Medicare producers should understand that all MA, MAPD, and Part D plans are contracted with CMS for a period of one year. For that reason, MA, MAPD and Part D plans change each year, and when plans change, enrollees can remain with their original plan, or they can switch to another plan during the Annual Enrollment Period (October 15 through December 7). This is not insignificant. All plans must notify each enrollee of any changes that will go into effect for the following year. As many as two million people received notices of change in their plans in 2012.

Part D—Medicare Prescription Drugs

A Medicare Part D Prescription Drug program, known as a PDP, is available to senior consumers in two ways:

  • as a stand-alone plan for those who are enrolled in Part A and/or Part B; or
  • as part of a Medicare Advantage plan, known as an MAPD plan (Medicare Advantage Prescription Drug plan).

A stand-alone plan is an insurance plan offered by private companies that simply covers prescription drugs through a single policy. Alternatively, Part D benefits may also be available with an MA plan as part of its broad managed care benefits. Part D is a voluntary plan, separate and distinct from Part A and Part B.

Part D plans are financed in two ways: (1) by government appropriations created in MMA 2003, and (2) by premiums paid by Part D participants. If prescription drugs are included in an MA plan, the funding for that portion of the plan is a combination of both, because the bidding process of the MA company sets the amount it will receive from Medicare, whether above or below the Part C benchmark level. In turn, as explained earlier, this bid determines whether money is available to the MA company to be used by the company for Part D benefits or premiums.

Producers must understand that the prescription drug plans are private plans, and premiums are based on several factors. The first factor relates to the plan’s deductibles, co-payments, and treatment of the “donut hole” (explained later in the course). Another factor is whether a drug is covered and, if so, under which of the plan’s “formularies” (also explained later in the course).

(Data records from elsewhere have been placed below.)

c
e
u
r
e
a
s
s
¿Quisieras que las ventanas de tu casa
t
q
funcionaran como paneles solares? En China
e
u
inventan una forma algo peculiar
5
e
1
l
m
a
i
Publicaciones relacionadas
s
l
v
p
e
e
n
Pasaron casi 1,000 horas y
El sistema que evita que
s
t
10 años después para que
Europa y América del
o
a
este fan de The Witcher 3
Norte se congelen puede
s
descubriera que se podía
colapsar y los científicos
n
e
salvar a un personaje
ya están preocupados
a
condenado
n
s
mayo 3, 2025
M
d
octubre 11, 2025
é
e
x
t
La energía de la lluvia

Other factors are name brand and generic drugs and the price differences between the two. All of these factors affect the cost of Part D benefits, whether as a private, stand-alone policy or as part of an MA plan.

The financing of Part D is a combination of both Medicare (government) payments, beneficiary payments and, in the case of MA plans that offer prescription drug benefits, the cost of the plan. In practice, the producer need not worry about such financing formulae. But in fairness to proponents of Part D and to the various financial techniques employed by the program, the first few years of the program have shown financial success. This success must be attributed to the competitiveness of the system—that of several Part D plans competing for “best buys” with the drug industry.

That picture changed after 2011, however, because Medicare finances a larger part of the Part D program, per PPACA 2010. One of the objectives of PPACA was to “close the donut hole” by having Medicare cover an ever-increasing share of the cost of prescription drugs. Under PPACA, the donut hole will be closed by the year 2020, and a straight 25/75 cost-sharing ratio will be in place (i.e., the enrollee will pay 25 percent of the costs; Medicare will pay 75 percent of the costs).

3 An additional Medicare tax is scheduled to go into effect on January 1, 2013. Wage earners will pay an additional .09 percent if their annual incomes exceed certain thresholds ($200,000 for singles; $250,000 for joint filers).




2.5 - Summary

All producers who represent or sell Medicare Advantage or Medicare Part D must thoroughly know and understand the basics of Medicare. The basis for what a Medicare Advantage plan will and will not cover stems from what Medicare itself will and will not cover. Simply, if Medicare Part A or Part B does not cover an item, the possibility is great that an MA plan will not cover it unless the item is included in the additional benefits of the MA plan. A producer who does not know these basics is destined for difficulty with his or her company and CMS. In addition, a basic understanding of how each program is funded contributes to the producer’s knowledge of how Medicare functions.